Even among Buddhists, Sheveland says, there were Japanese Zen Buddhist samurai warriors who tied their ideology to their religion.

He observes that for fundamentalists of any faith, their religion is a security blanket.

“What extremists believe and do is not a product of their religion, but of their psychological makeup,” Sheveland says.

When they tie their religion to an ideology, others may be drawn in or be complicit in their actions – as many Catholic and Protestants were in “superimposing the cross over the swastika,” literally and figuratively, in Nazi Germany.

“Ideologies co-opt religion,” says Sheveland. “So people became convinced that Jews were the reason Germany lost World War I, or for the economy tanking.”

Both Christianity and Buddhism offer correctives that can counter such complicity, he says.
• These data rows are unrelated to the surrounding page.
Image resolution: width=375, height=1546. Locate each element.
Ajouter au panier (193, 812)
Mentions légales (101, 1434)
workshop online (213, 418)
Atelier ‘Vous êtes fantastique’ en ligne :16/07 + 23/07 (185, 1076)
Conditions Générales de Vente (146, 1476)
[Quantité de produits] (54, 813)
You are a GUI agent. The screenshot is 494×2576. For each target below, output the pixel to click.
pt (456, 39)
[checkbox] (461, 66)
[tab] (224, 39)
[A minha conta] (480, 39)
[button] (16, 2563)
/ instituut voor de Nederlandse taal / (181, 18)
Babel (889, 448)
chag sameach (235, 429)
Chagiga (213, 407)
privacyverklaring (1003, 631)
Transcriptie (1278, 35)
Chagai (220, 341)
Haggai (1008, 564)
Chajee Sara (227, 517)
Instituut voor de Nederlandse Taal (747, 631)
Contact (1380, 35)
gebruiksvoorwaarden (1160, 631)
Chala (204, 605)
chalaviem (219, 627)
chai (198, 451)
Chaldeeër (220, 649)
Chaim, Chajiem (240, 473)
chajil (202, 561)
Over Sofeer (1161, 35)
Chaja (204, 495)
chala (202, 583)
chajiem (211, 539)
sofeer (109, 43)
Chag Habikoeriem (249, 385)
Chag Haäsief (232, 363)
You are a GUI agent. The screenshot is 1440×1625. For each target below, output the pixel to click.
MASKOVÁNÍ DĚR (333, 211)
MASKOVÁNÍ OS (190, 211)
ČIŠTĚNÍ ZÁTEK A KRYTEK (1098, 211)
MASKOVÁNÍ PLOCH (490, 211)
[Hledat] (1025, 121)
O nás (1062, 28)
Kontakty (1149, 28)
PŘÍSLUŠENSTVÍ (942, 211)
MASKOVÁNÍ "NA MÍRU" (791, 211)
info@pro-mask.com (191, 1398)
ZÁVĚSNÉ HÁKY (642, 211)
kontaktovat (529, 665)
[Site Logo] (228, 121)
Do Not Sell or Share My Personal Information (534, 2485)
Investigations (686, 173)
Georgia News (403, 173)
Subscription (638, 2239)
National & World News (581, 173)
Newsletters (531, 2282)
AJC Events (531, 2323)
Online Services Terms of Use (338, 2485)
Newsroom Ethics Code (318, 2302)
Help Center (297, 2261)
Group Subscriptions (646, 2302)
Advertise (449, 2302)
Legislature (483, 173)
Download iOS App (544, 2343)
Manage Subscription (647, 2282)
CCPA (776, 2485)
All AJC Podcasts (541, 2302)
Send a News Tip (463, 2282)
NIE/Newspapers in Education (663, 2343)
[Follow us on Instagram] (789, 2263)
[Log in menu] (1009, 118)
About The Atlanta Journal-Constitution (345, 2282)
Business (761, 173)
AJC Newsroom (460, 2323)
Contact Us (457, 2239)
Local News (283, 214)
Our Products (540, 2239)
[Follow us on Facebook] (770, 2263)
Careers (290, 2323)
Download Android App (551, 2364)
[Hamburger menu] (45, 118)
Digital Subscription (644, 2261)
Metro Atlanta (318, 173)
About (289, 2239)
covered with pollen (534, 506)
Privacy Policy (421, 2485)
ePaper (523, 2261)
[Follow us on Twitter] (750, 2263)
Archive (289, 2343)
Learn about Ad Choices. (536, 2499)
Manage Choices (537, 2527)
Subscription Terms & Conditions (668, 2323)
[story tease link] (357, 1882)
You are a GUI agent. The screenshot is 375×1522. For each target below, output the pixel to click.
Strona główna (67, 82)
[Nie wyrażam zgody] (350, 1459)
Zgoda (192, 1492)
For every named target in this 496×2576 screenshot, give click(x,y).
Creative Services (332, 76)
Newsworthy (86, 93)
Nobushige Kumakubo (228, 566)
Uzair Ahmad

The Christian understanding of the body of Christ and the Buddhist understanding of true love and compassion can help believers understand people outside as well as inside their faith communities, Sheveland says.

“The notion of the body of Christ is prophetic at this moment in our society when some count and others don’t, when some are marginalized and some are doing well,” he says.

“Jesus was concerned about the poor, those disenfranchised by the power structures and hierarchies.”

Understanding that the body of Christ includes everyone, Sheveland says, can change how people view each other.

Similarly, he says, the Buddhist concept of loving compassion can help people transcend bias and prejudice, learning to love beyond the boundaries humans erect.

Sheveland, who attends St. Aloysius and St. Peter’s parishes in Spokane, also teaches an upper division class on Buddhism.

Next semester, he will teach a graduate class on theological anthropology of Christianity, dealing with “understanding the human person as a creature of God, forgiven in Christ, belonging to Christ and seen as Christ.”